Survey length falls under this category because it's structural. Long surveys create survey fatigue, which means your question number 35 is answered in a different way than it would have been if it was question number one. People get bored and start clicking just to get to the end.
Actionable customer survey questions
To make your customer survey questions more actionable, follow these rules.
- Keep the survey short, perhaps even one question.
- Ensure the survey is timely: Send the survey as soon after the event as possible (you could use an in-product survey pop-up with one question about that particular page)
- Ask one question at a time: Remove double-barrelled questions like, 'what could be improved about this web page and your experience?'
- Remove confusing negative questions like 'should this service not be free?'
- Use simple language that matches the education level of your audience (and no abbreviations or jargon).
- Closed-ended questions should be exhaustive: don't give 5 options if there are 10 potential options, even with an 'other' box you are biasing answers to the 5 options easily available to the respondent.
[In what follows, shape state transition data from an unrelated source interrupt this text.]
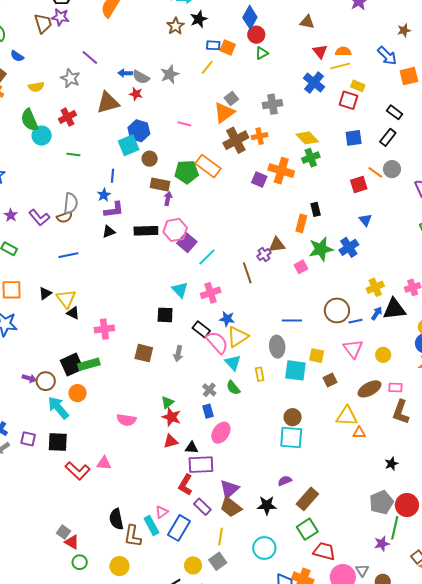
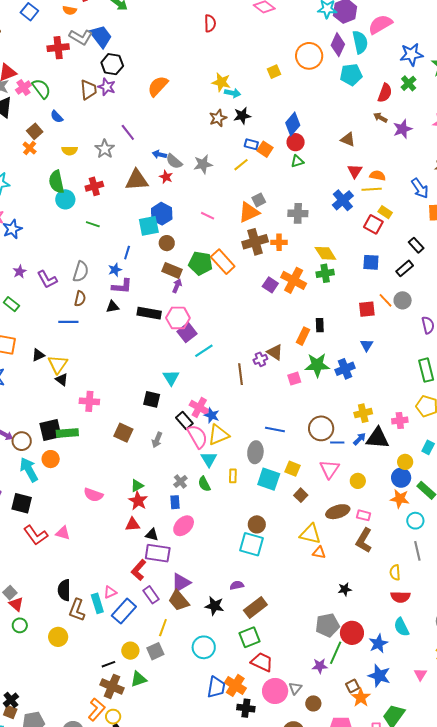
brown semicircle: (64, 217) -> (80, 299), moved, turned -70
brown triangle: (277, 245) -> (275, 352), turned 30
pink cross: (211, 293) -> (199, 408), moved, turned 36
brown square: (330, 380) -> (301, 495), turned -32

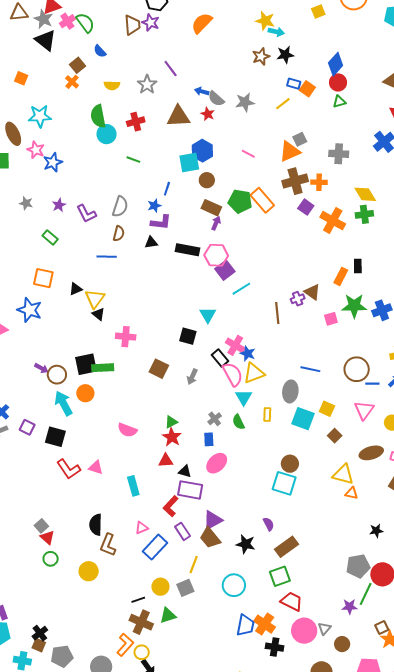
purple square: (270, 285) -> (306, 207), moved
purple semicircle: (237, 585) -> (268, 524), turned 72
cyan rectangle: (97, 603) -> (133, 486), moved

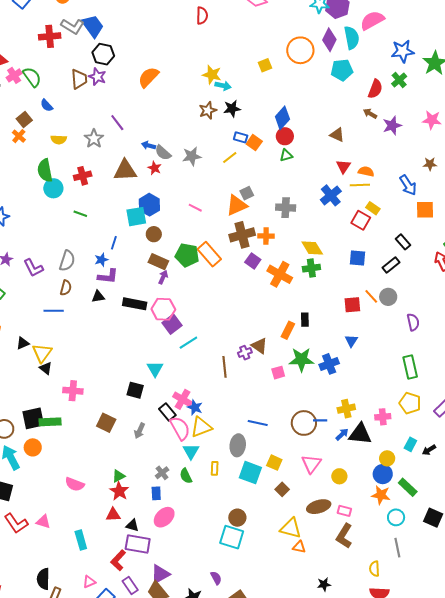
blue line: (372, 384) -> (320, 420), moved

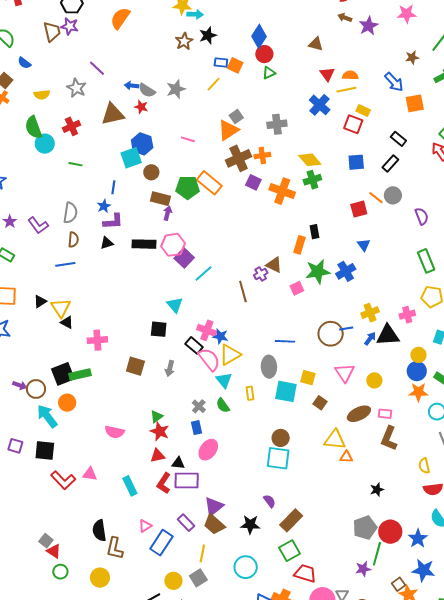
red L-shape: (118, 560) -> (164, 483), moved

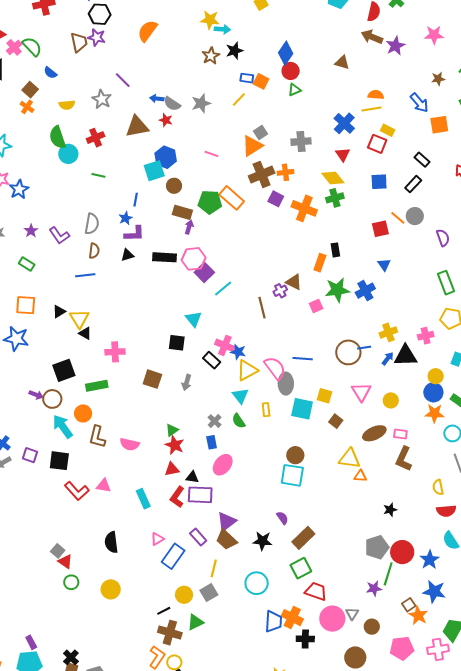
brown arrow: (345, 18) -> (372, 37), size x1.5
red triangle: (327, 74) -> (343, 154), moved
pink semicircle: (209, 359) -> (275, 368), moved
black square: (63, 374) -> (64, 370), moved
brown L-shape: (115, 548) -> (97, 437), moved

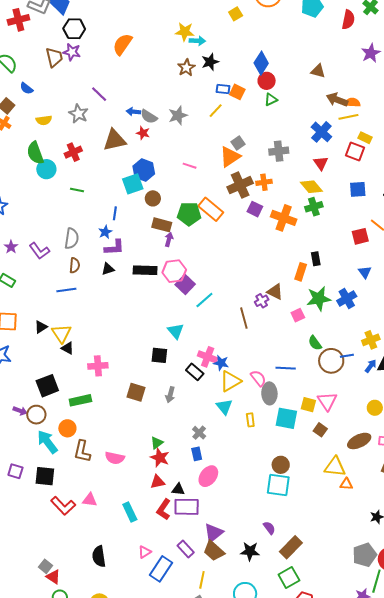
brown arrow: (372, 37) -> (337, 100), moved
pink semicircle: (275, 368) -> (258, 378), size x0.7
pink triangle: (361, 392) -> (327, 401), moved
green semicircle: (239, 421) -> (315, 343), moved

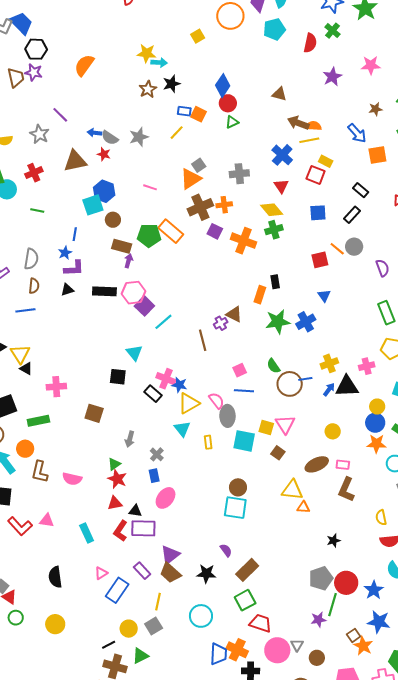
pink square: (298, 315) -> (240, 370), moved
gray arrow: (170, 395) -> (130, 439), moved

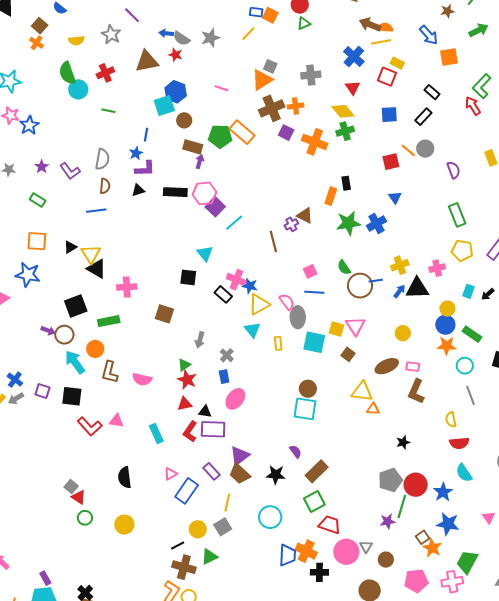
gray square: (199, 165) -> (270, 66), turned -32
black triangle: (26, 368) -> (97, 269), size x1.5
- Purpose: Know why you're asking a question and have a plan to take action on the results.
- Reduced emotionally provocative or controversial terminology that creates a negative or positive bias in the answer
- No restrictive questions: If you offer a multiple choice of 'agree' and 'disagree', you are leaving a whole scale of agreement on the table. Include more detail in your range like 'slightly agree' and 'slightly disagree'.
- No leading questions like "By how much do you think prices will increase?", which frames the response to a world where prices are already increasing.
- No loaded questions: A question like 'what is your favourite alcoholic drink?' makes the assumption that the respondent drinks alcohol, which not everyone does believe it or not.
- Remove absolute questions: A question like 'do you use SentiSum for customer insights?' would provide better insight if asked, 'how often do you use SentiSum for customer insights?'
Without these attributes, you'll likely tire the respondent before they can give you the detail you need, or your results will be useless entirely.